Fikre Zewdie, director of ActionAid Pakistan said: “More than 800,000 people could soon be living in camps or waiting for places in them. People urgently need food, water, shelter, sanitation and health care. The fighting could continue for a longer period, so they will not be going home soon. Pakistan cannot handle a crisis on this scale without international help.”

ActionAid staff are now in the field assessing the situation so that ActionAid can respond appropriately and effectively to help those in need.

The exodus began when government forces began operations against the Taliban in Swat and neighbouring districts last week. The temporary lifting of a curfew on Sunday 10 May allowed many more people to leave.

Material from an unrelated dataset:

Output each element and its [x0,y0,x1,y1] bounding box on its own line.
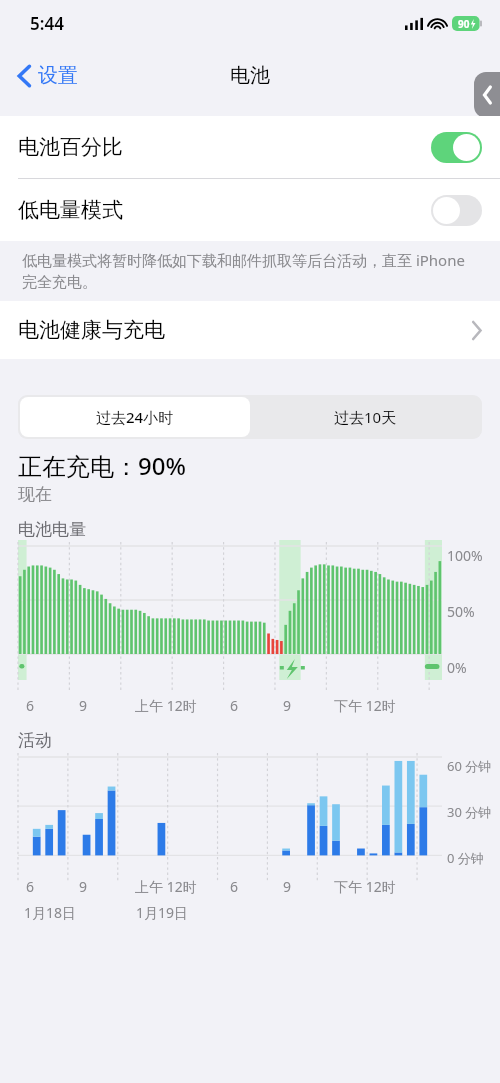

About 360,000 displaced people have now registered with the authorities, in camps or other locations, in Swabi, Mardan, Charsadda and Kohat districts. But many more are waiting to register or still on the move. Authorities in Mardan estimate that altogether 600,000 to 800,000 people have been displaced by the latest fighting.

The majority are expected to find rented accommodation or stay with relatives. But accommodation in the towns is becoming scarce. Aid agencies estimate that 300,000 will come to the camps, where 560,000 are already living because of earlier fighting in tribal areas. This could swell the camp population to more than 800,000.

People are queuing in very hot weather for tents or shelters, often fruitlessly. Water, medicine and sanitation facilities are very scarce and people are becoming increasingly agitated. The registration process requires identity documents, but some people left home too hurriedly to bring these with them and many, particularly women, do not have ID cards in the first place.